Exercise directions>
In this exercise, the entries below include pictures. Repeat exactly the lines from the line with "Where is each element in this 347" to the line with "Decompose this app", including both, but without the pictures.

Task inputs>
————

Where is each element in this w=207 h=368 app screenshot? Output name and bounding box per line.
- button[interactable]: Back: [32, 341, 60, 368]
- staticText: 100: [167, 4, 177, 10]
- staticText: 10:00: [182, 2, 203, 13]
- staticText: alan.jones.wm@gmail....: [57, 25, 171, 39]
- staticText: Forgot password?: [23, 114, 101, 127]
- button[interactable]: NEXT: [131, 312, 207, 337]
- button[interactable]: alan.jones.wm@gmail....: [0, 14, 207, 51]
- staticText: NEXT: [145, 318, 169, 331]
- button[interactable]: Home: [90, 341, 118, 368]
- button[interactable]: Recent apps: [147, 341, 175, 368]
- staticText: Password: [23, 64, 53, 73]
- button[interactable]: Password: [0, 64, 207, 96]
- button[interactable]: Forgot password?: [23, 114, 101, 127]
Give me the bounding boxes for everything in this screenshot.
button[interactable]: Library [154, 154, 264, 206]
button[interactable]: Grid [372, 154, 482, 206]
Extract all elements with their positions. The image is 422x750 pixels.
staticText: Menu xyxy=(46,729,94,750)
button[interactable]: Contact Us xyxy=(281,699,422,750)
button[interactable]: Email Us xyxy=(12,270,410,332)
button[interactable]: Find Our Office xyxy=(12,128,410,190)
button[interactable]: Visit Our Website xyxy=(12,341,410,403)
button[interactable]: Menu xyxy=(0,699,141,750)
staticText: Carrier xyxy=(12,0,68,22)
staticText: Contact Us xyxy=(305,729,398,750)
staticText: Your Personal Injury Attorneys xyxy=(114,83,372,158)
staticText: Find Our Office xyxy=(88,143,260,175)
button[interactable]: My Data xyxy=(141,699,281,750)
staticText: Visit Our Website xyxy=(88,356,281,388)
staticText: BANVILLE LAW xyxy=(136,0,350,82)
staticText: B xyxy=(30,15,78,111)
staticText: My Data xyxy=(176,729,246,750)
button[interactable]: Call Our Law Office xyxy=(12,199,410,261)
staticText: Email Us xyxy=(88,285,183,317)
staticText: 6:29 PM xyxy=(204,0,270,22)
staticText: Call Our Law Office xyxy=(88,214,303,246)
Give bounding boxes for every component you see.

————

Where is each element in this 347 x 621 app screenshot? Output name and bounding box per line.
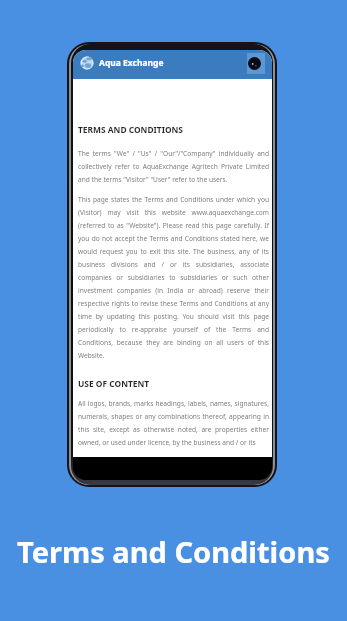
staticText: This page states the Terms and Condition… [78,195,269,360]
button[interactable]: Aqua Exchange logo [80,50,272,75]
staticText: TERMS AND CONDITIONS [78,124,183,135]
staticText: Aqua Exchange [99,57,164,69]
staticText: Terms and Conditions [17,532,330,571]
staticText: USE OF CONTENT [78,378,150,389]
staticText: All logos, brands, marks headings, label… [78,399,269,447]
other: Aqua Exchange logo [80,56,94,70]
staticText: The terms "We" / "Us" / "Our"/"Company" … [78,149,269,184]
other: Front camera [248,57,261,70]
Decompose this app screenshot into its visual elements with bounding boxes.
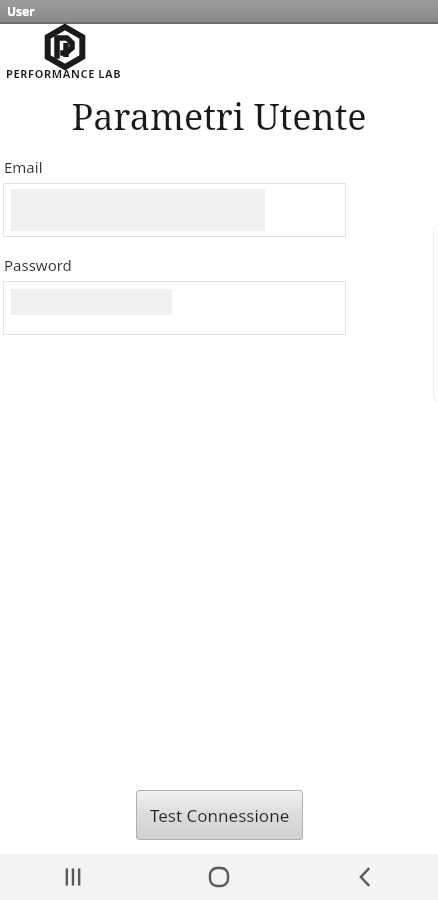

————

Answer area>
Where is each element in this 347 x 621 app screenshot? Output name and bounding box per line.
staticText: This page states the Terms and Condition… [78,195,269,360]
button[interactable]: Aqua Exchange logo [80,50,272,75]
staticText: TERMS AND CONDITIONS [78,124,183,135]
staticText: Aqua Exchange [99,57,164,69]
staticText: Terms and Conditions [17,532,330,571]
staticText: USE OF CONTENT [78,378,150,389]
staticText: All logos, brands, marks headings, label… [78,399,269,447]
other: Aqua Exchange logo [80,56,94,70]
staticText: The terms "We" / "Us" / "Our"/"Company" … [78,149,269,184]
other: Front camera [248,57,261,70]
Decompose this app screenshot into its visual elements with bounding boxes.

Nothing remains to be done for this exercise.